O contador era um velhinho mirrado e simpático, de mãos artríticas e voz fina, cujo escritório funcionava em um sobrado em Guarulhos, no bairro do Macedo. Meu primo correu até lá (no dia em que se deu a fatalidade), mal acreditando que a coisa estava próxima do fim (e não imaginando o que estava próximo do fim). Foi recebido no térreo pela secretária, uma mulher grandalhona, ex-militar (fardada na foto sobre a mesa, segurando um fuzil bullpup), sempre exibindo um sorriso esquisito que não era acompanhado pelos olhos, o rosto impassível exceto por aquele rasgo muito branco com moldura vermelha (adorava batons de um vermelho bem escuro). Era a décima segunda vez que ele aparecia por ali nas últimas semanas, sempre trazendo consigo um pedaço de papel dos mais importantes, e a secretária, sorrindo com os olhos fixos na tela do computador, disse: O senhor pode deixar o documento comigo.
E o meu primo, ansioso: Desculpe, mas posso entregar em mãos?
Por quê? Recebo documentos o tempo inteiro.
Eu sei.
Meu trabalho é receber documentos. O senhor sabe disso.
Sim, eu sei.
Veio aqui tantas vezes.
Eu vim.
Deixou tantos documentos.
Deixei mesmo.
Não recebi todos os documentos que o senhor trouxe até hoje?
Sim, mas…
Faço outras coisas, um monte de outras coisas, mas recebo documentos o tempo inteiro.
Que bom.
Bom? Não, não é bom nem ruim. É só um dos meus trabalhos. Uma das minhas funções. Tenho várias funções, e receber documentos é uma delas.
Entendi.
O senhor sabe disso.
Verdade. Eu sei.
Essa pilha aí no canto da mesa? Documentos que recebi hoje.
É que eu…
O quê?
Esse aqui é o último. Queria entregar em mãos.
Isso é incomum.
Se não for possível, eu entendo. Ele é um homem ocupado. Mas eu ficaria muito feliz.
Ela o encarou. Feliz?
Sim, senhora. Feliz.
Feliz, ela repetiu e, sustentando o sorriso, pegou o telefone, apertou uma tecla, resmungou alguma coisa ininteligível com os olhos grudados no meu primo, ouviu, anuiu, recolocou o telefone no gancho e: Ok, senhor Feliz.
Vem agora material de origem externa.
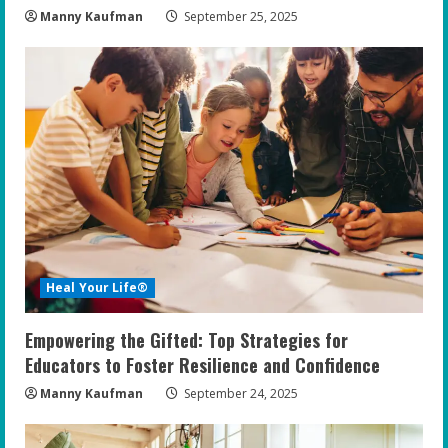
Manny Kaufman
September 25, 2025
Heal Your Life®
Empowering the Gifted: Top Strategies for
Educators to Foster Resilience and Confidence
Manny Kaufman
September 24, 2025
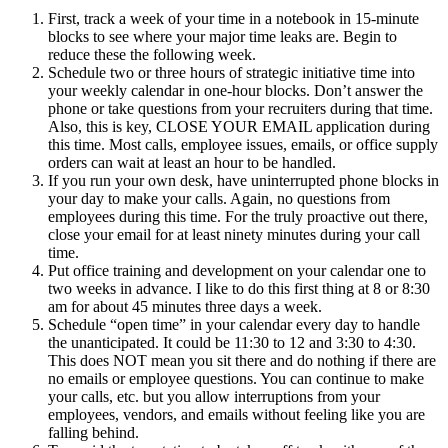
First, track a week of your time in a notebook in 15-minute
blocks to see where your major time leaks are. Begin to
reduce these the following week.
Schedule two or three hours of strategic initiative time into
your weekly calendar in one-hour blocks. Don’t answer the
phone or take questions from your recruiters during that time.
Also, this is key, CLOSE YOUR EMAIL application during
this time. Most calls, employee issues, emails, or office supply
orders can wait at least an hour to be handled.
If you run your own desk, have uninterrupted phone blocks in
your day to make your calls. Again, no questions from
employees during this time. For the truly proactive out there,
close your email for at least ninety minutes during your call
time.
Put office training and development on your calendar one to
two weeks in advance. I like to do this first thing at 8 or 8:30
am for about 45 minutes three days a week.
Schedule “open time” in your calendar every day to handle
the unanticipated. It could be 11:30 to 12 and 3:30 to 4:30.
This does NOT mean you sit there and do nothing if there are
no emails or employee questions. You can continue to make
your calls, etc. but you allow interruptions from your
employees, vendors, and emails without feeling like you are
falling behind.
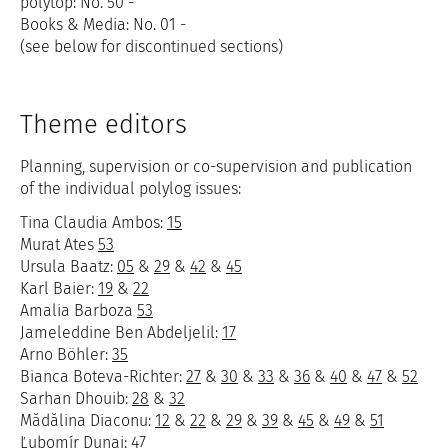
polytop: No. 50 -
Books & Media: No. 01 -
(see below for discontinued sections)
Theme editors
Planning, supervision or co-supervision and publication
of the individual polylog issues:
Tina Claudia Ambos:
15
Murat Ates
53
Ursula Baatz:
05
&
29
&
42
&
45
Karl Baier:
19
&
22
Amalia Barboza
53
Jameleddine Ben Abdeljelil:
17
Arno Böhler:
35
Bianca Boteva-Richter:
27
&
30
&
33
&
36
&
40
&
47
&
52
Sarhan Dhouib:
28
&
32
Mădălina Diaconu:
12
&
22
&
29
&
39
&
45
&
49
&
51
Ľubomír Dunaj:
47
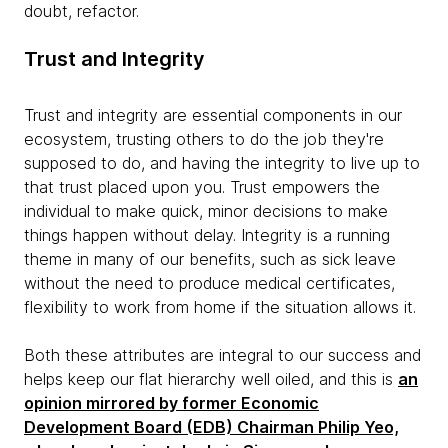
doubt, refactor.
Trust and Integrity
Trust and integrity are essential components in our
ecosystem, trusting others to do the job they're
supposed to do, and having the integrity to live up to
that trust placed upon you. Trust empowers the
individual to make quick, minor decisions to make
things happen without delay. Integrity is a running
theme in many of our benefits, such as sick leave
without the need to produce medical certificates,
flexibility to work from home if the situation allows it.
Both these attributes are integral to our success and
helps keep our flat hierarchy well oiled, and this is
an
opinion mirrored by former Economic
Development Board (EDB) Chairman Philip Yeo,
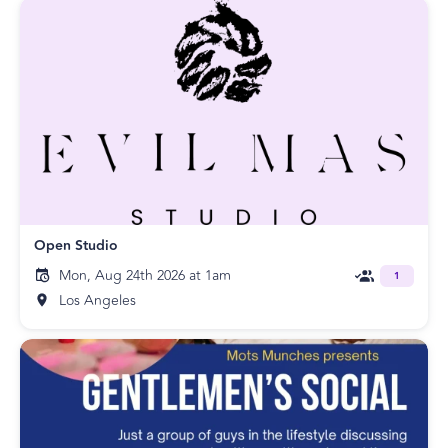
Open Studio
Mon, Aug 24th 2026 at 1am
1
Los Angeles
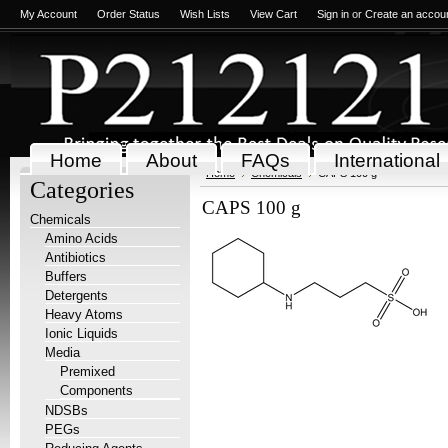
My Account
Order Status
Wish Lists
View Cart
Sign in
or
Create an accou
Home
About
FAQs
International
Home
Chemicals
CAPS 100 g
Categories
CAPS 100 g
Chemicals
Amino Acids
Antibiotics
Buffers
Detergents
Heavy Atoms
Ionic Liquids
Media
Premixed
Components
NDSBs
PEGs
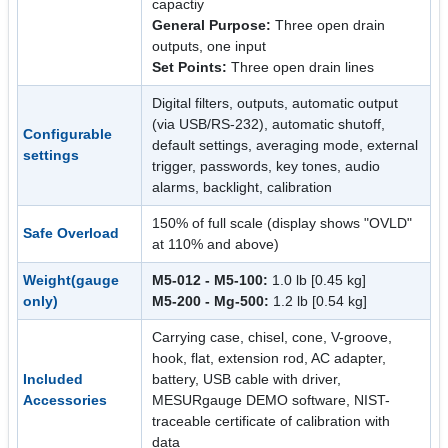
capactiy
General Purpose:
Three open drain
outputs, one input
Set Points:
Three open drain lines
Digital filters, outputs, automatic output
(via USB/RS-232), automatic shutoff,
Configurable
default settings, averaging mode, external
settings
trigger, passwords, key tones, audio
alarms, backlight, calibration
150% of full scale (display shows "OVLD"
Safe Overload
at 110% and above)
Weight(gauge
M5-012 - M5-100:
1.0 lb [0.45 kg]
only)
M5-200 - Mg-500:
1.2 lb [0.54 kg]
Carrying case, chisel, cone, V-groove,
hook, flat, extension rod, AC adapter,
Included
battery, USB cable with driver,
Accessories
MESURgauge DEMO software, NIST-
traceable certificate of calibration with
data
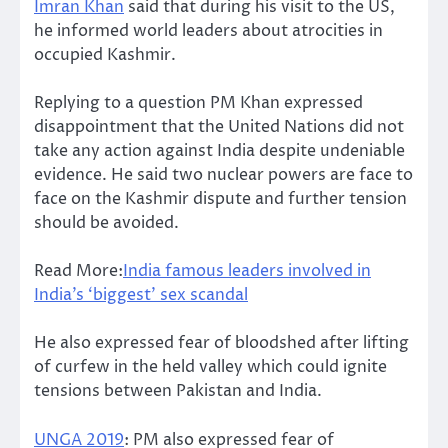
Imran Khan
said that during his visit to the US,
he informed world leaders about atrocities in
occupied Kashmir.
Replying to a question PM Khan expressed
disappointment that the United Nations did not
take any action against India despite undeniable
evidence. He said two nuclear powers are face to
face on the Kashmir dispute and further tension
should be avoided.
Read More:
India famous leaders involved in
India’s ‘biggest’ sex scandal
He also expressed fear of bloodshed after lifting
of curfew in the held valley which could ignite
tensions between Pakistan and India.
UNGA 2019
: PM also expressed fear of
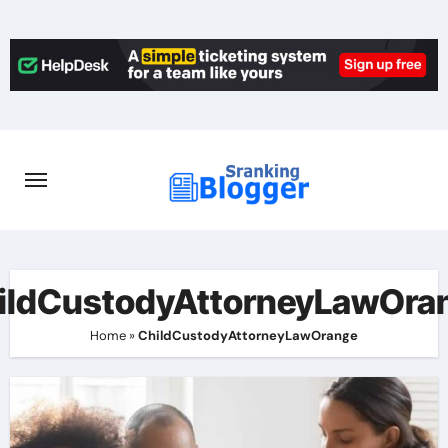
Skip
to
content
ildCustodyAttorneyLawOra
Home
»
ChildCustodyAttorneyLawOrange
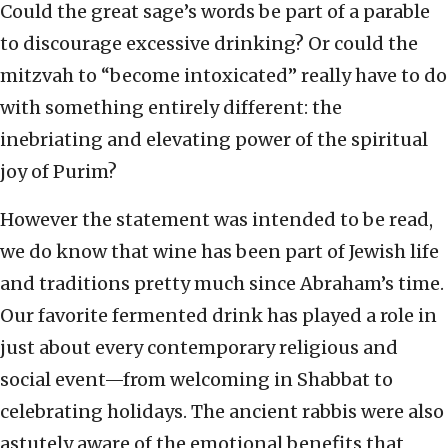
Could the great sage’s words be part of a parable
to discourage excessive drinking? Or could the
mitzvah to “become intoxicated” really have to do
with something entirely different: the
inebriating and elevating power of the spiritual
joy of Purim?
However the statement was intended to be read,
we do know that wine has been part of Jewish life
and traditions pretty much since Abraham’s time.
Our favorite fermented drink has played a role in
just about every contemporary religious and
social event—from welcoming in Shabbat to
celebrating holidays. The ancient rabbis were also
astutely aware of the emotional benefits that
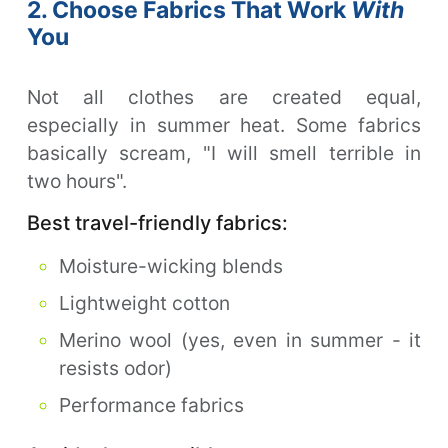
2. Choose Fabrics That Work
With
You
Not all clothes are created equal,
especially in summer heat. Some fabrics
basically scream, "I will smell terrible in
two hours".
Best travel-friendly fabrics:
Moisture-wicking blends
Lightweight cotton
Merino wool (yes, even in summer - it
resists odor)
Performance fabrics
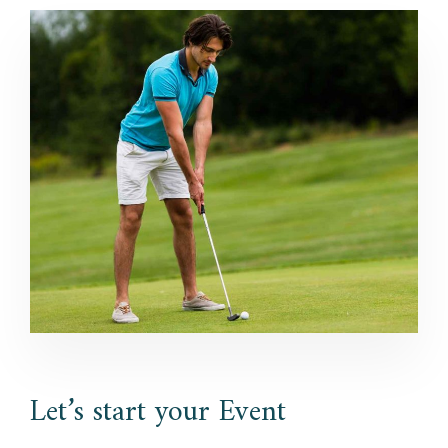
Let’s start your Event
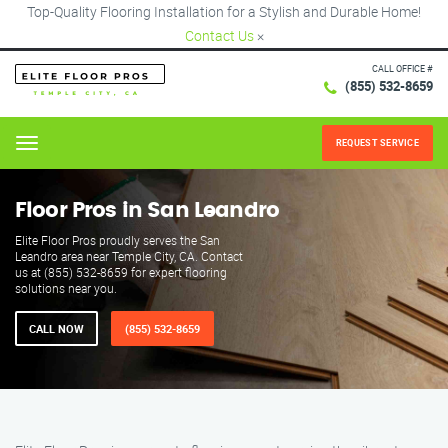
Top-Quality Flooring Installation for a Stylish and Durable Home!
Contact Us
×
CALL OFFICE #
(855) 532-8659
REQUEST SERVICE
Menu
Floor Pros in San Leandro
Elite Floor Pros proudly serves the San
Leandro area near Temple City, CA. Contact
us at (855) 532-8659 for expert flooring
solutions near you.
CALL NOW
(855) 532-8659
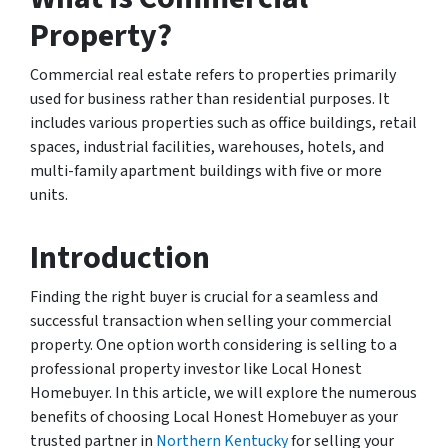
Property?
Commercial real estate refers to properties primarily
used for business rather than residential purposes. It
includes various properties such as office buildings, retail
spaces, industrial facilities, warehouses, hotels, and
multi-family apartment buildings with five or more
units.
Introduction
Finding the right buyer is crucial for a seamless and
successful transaction when selling your commercial
property. One option worth considering is selling to a
professional property investor like Local Honest
Homebuyer. In this article, we will explore the numerous
benefits of choosing Local Honest Homebuyer as your
trusted partner in
Northern Kentucky
for selling your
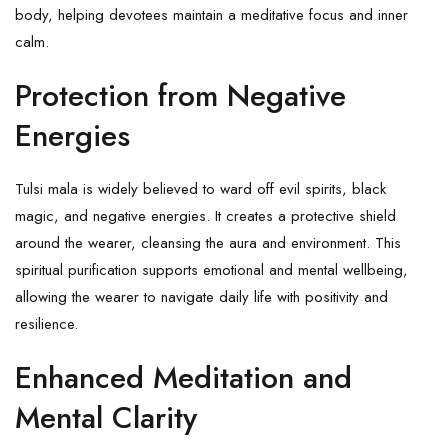
body, helping devotees maintain a meditative focus and inner
calm.
Protection from Negative
Energies
Tulsi mala is widely believed to ward off evil spirits,
black
magic
, and negative energies. It creates a protective shield
around the wearer, cleansing the aura and environment. This
spiritual purification supports emotional and mental wellbeing,
allowing the wearer to navigate daily life with positivity and
resilience.
Enhanced Meditation and
Mental Clarity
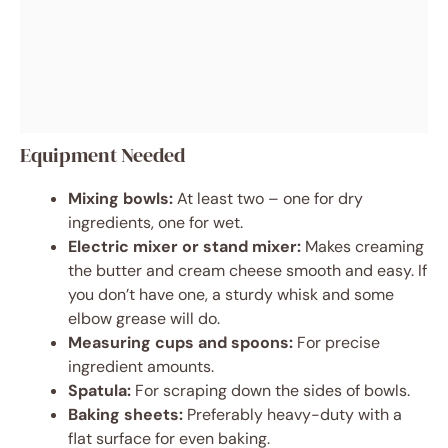
Equipment Needed
Mixing bowls:
At least two – one for dry
ingredients, one for wet.
Electric mixer or stand mixer:
Makes creaming
the butter and cream cheese smooth and easy. If
you don’t have one, a sturdy whisk and some
elbow grease will do.
Measuring cups and spoons:
For precise
ingredient amounts.
Spatula:
For scraping down the sides of bowls.
Baking sheets:
Preferably heavy-duty with a
flat surface for even baking.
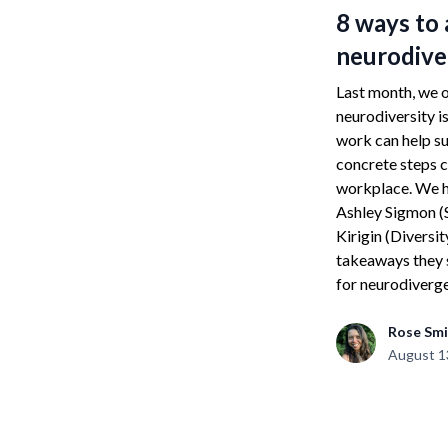
8 ways to
neurodive
Last month, we o
neurodiversity i
work can help su
concrete steps c
workplace. We h
Ashley Sigmon (S
Kirigin (Diversit
takeaways they 
for neurodiverge
Rose Smi
August 1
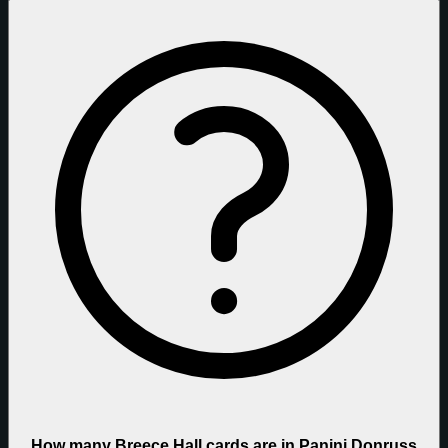
How many Breece Hall cards are in Panini Donruss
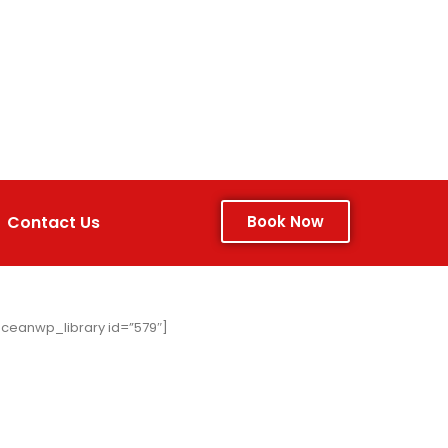
Contact Us
Book Now
ceanwp_library id=”579″]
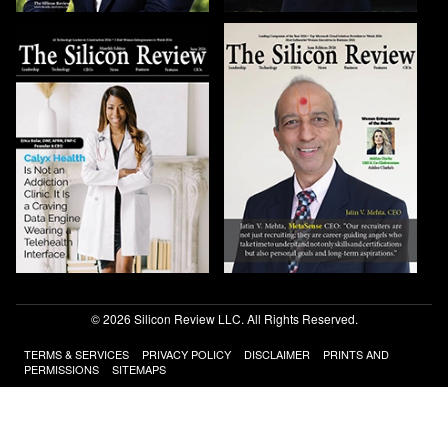
© 2026 Silicon Review LLC. All Rights Reserved.
TERMS & SERVICES
PRIVACY POLICY
DISCLAIMER
PRINTS AND
PERMISSIONS
SITEMAPS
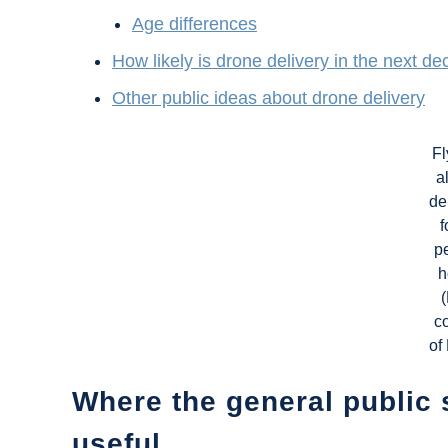
Age differences
How likely is drone delivery in the next d
Other public ideas about drone delivery
Fl
a
de
f
p
h
c
of
Where the general public 
useful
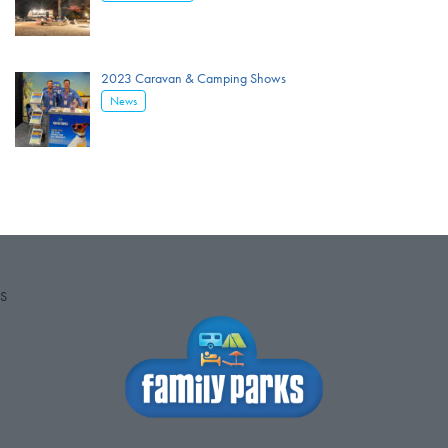
2023 Caravan & Camping Shows
News
S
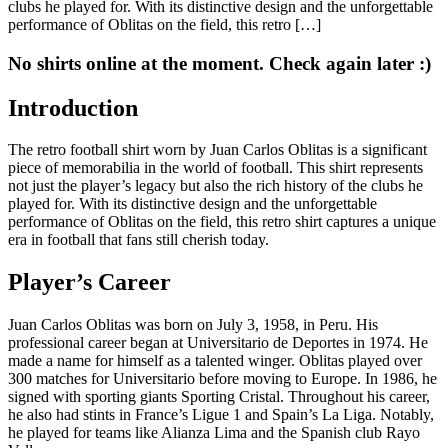
clubs he played for. With its distinctive design and the unforgettable
performance of Oblitas on the field, this retro […]
No shirts online at the moment. Check again later :)
Introduction
The retro football shirt worn by Juan Carlos Oblitas is a significant
piece of memorabilia in the world of football. This shirt represents
not just the player’s legacy but also the rich history of the clubs he
played for. With its distinctive design and the unforgettable
performance of Oblitas on the field, this retro shirt captures a unique
era in football that fans still cherish today.
Player’s Career
Juan Carlos Oblitas was born on July 3, 1958, in Peru. His
professional career began at Universitario de Deportes in 1974. He
made a name for himself as a talented winger. Oblitas played over
300 matches for Universitario before moving to Europe. In 1986, he
signed with sporting giants Sporting Cristal. Throughout his career,
he also had stints in France’s Ligue 1 and Spain’s La Liga. Notably,
he played for teams like Alianza Lima and the Spanish club Rayo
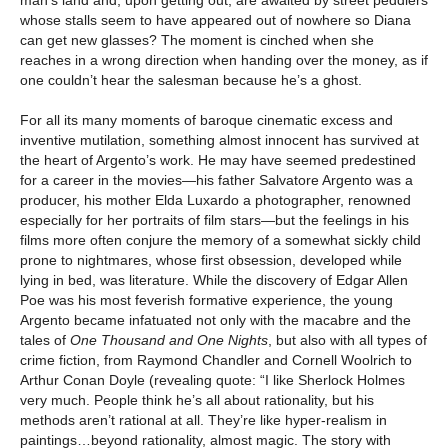
whose stalls seem to have appeared out of nowhere so Diana
can get new glasses? The moment is cinched when she
reaches in a wrong direction when handing over the money, as if
one couldn’t hear the salesman because he’s a ghost.
For all its many moments of baroque cinematic excess and
inventive mutilation, something almost innocent has survived at
the heart of Argento’s work. He may have seemed predestined
for a career in the movies—his father Salvatore Argento was a
producer, his mother Elda Luxardo a photographer, renowned
especially for her portraits of film stars—but the feelings in his
films more often conjure the memory of a somewhat sickly child
prone to nightmares, whose first obsession, developed while
lying in bed, was literature. While the discovery of Edgar Allen
Poe was his most feverish formative experience, the young
Argento became infatuated not only with the macabre and the
tales of
One Thousand and One Nights
, but also with all types of
crime fiction, from Raymond Chandler and Cornell Woolrich to
Arthur Conan Doyle (revealing quote: “I like Sherlock Holmes
very much. People think he’s all about rationality, but his
methods aren’t rational at all. They’re like hyper-realism in
paintings…beyond rationality, almost magic. The story with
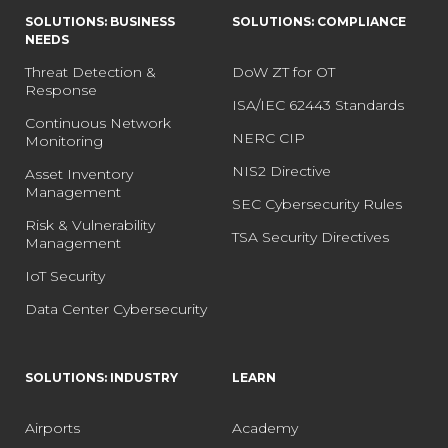
SOLUTIONS: BUSINESS
SOLUTIONS: COMPLIANCE
NEEDS
Threat Detection &
DoW ZT for OT
Response
ISA/IEC 62443 Standards
Continuous Network
NERC CIP
Monitoring
NIS2 Directive
Asset Inventory
Management
SEC Cybersecurity Rules
Risk & Vulnerability
TSA Security Directives
Management
IoT Security
Data Center Cybersecurity
SOLUTIONS: INDUSTRY
LEARN
Airports
Academy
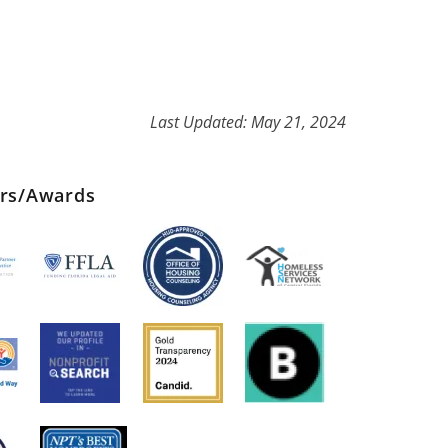
Last Updated: May 21, 2024
ers/Awards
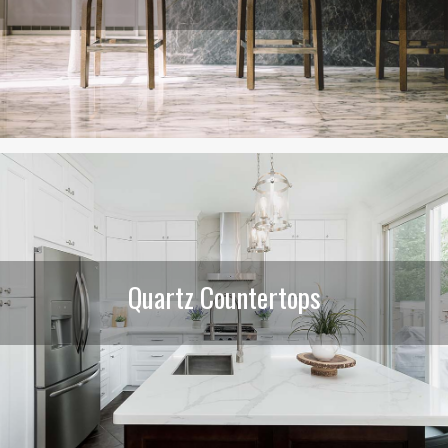
Quartz Countertops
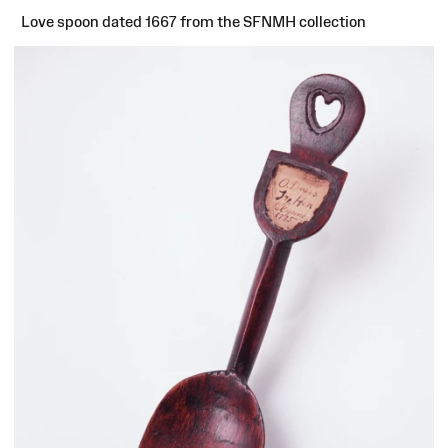
Love spoon dated 1667 from the SFNMH collection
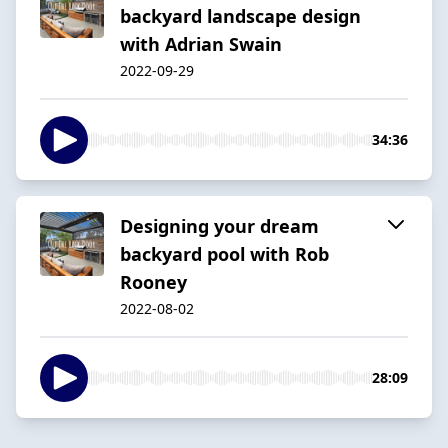
backyard landscape design
with Adrian Swain
2022-09-29
34:36
Designing your dream
backyard pool with Rob
Rooney
2022-08-02
28:09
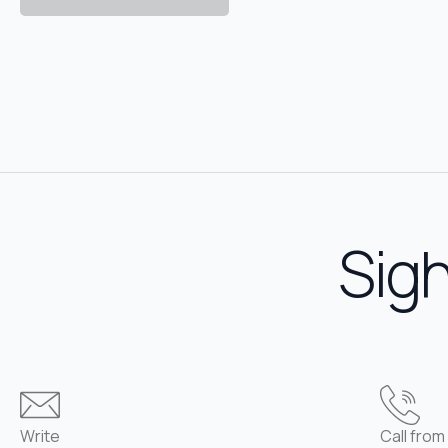
Sigh
Write
Call from 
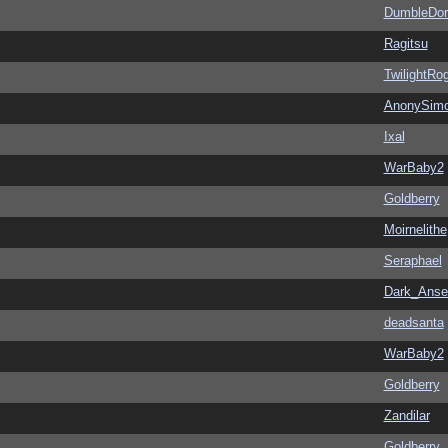
DumbleDor
Ragitsu
TwilightRo
AnonySim
Ixal
WarBaby2
Goldberry
Moirnelithe
Seraphael
Dark_Ans
deadsanta
WarBaby2
Goldberry
Zandilar
Goldberry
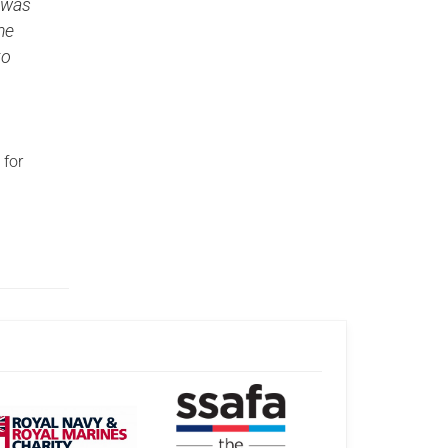
 was
me
to
 for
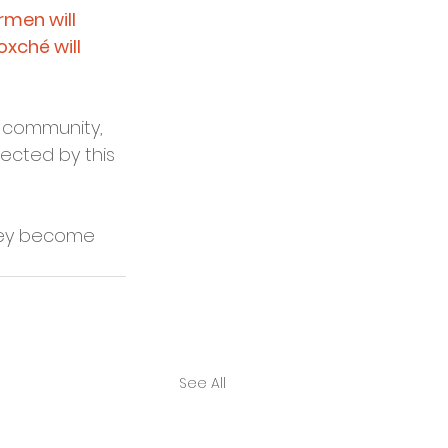
men will 
xché will 
y community, 
ected by this 
hey become 
See All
Ele está com outro cliente, mas pode subir.
Vencido o lance de escadas, meu primo se deparou com uma menina bochechuda de quatro ou cinco anos, cabelos pretos curtinhos, nariz escorrendo, camiseta branca, largas calças verde-oliva e surrados coturnos pretos, uma soldadinha solitária, parada no corredor. Oi, disse ele.
Ela não respondeu.
Boa tarde, insistiu.
Ela não respondeu.
Ele suspirou e fez menção de seguir adiante, mas percebeu o coturno esquerdo desamarrado. Você também veio trazer um documento?
Só então é que a menina o encarou, boquiaberta, expressão entediada, como se contemplasse um completo idiota. Não, né.
Ele sorriu, satisfeito. Posso amarrar seu cadarço? Desse jeito você vai levar um tombo.
Como ela encolhesse os ombros, ele se abaixou e amarrou o cadarço.
Prontinho.
Foi quando um sujeito muito alto e forte, cabeça raspada, saiu do escritório do contador e estancou à frente do meu primo, narizes a meio palmo um do outro: Que diabo o senhor acaba de fazer?
Hein?
Que diabo o senhor fez com a minha filha?
Nada, eu…
Nada?
Nada. Ela só… eu…
Tava aí abaixado, todo esquisitão.
… o cadarço e…
Que porra é essa?
Meu primo deu dois passos para trás.
O pequeno vulto do contador assomou à porta do escritório, braços cruzados.
Que diabo o senhor fez?
Responda à pergunta dele, disse o contador com sua voz fininha.
Meu primo pigarreou. Se recuasse mais, rolaria pela escada. Os olhos lacrimejavam. Não conseguia ver direito os rostos do sujeito e do contador, contra a luz, a janela do escritório escancarada.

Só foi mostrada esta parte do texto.